Give back every line of the material below exactly, but no images.

*Records for this task:*

BEGIN

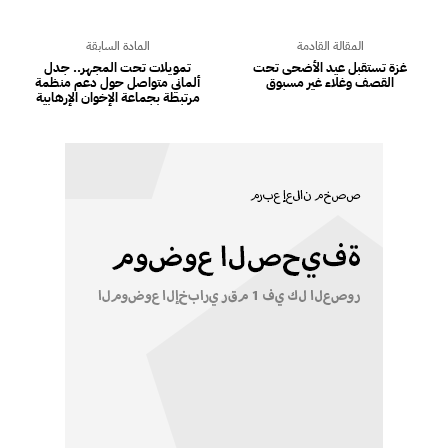
المقالة القادمة
المادة السابقة
غزة تستقبل عيد الأضحى تحت
تمويلات تحت المجهر.. جدل
القصف وغلاء غير مسبوق
ألماني متواصل حول دعم منظمة
مرتبطة بجماعة الإخوان الإرهابية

END

*Exercise result:*
المقالة القادمة
المادة السابقة
غزة تستقبل عيد الأضحى تحت
تمويلات تحت المجهر.. جدل
القصف وغلاء غير مسبوق
ألماني متواصل حول دعم منظمة
مرتبطة بجماعة الإخوان الإرهابية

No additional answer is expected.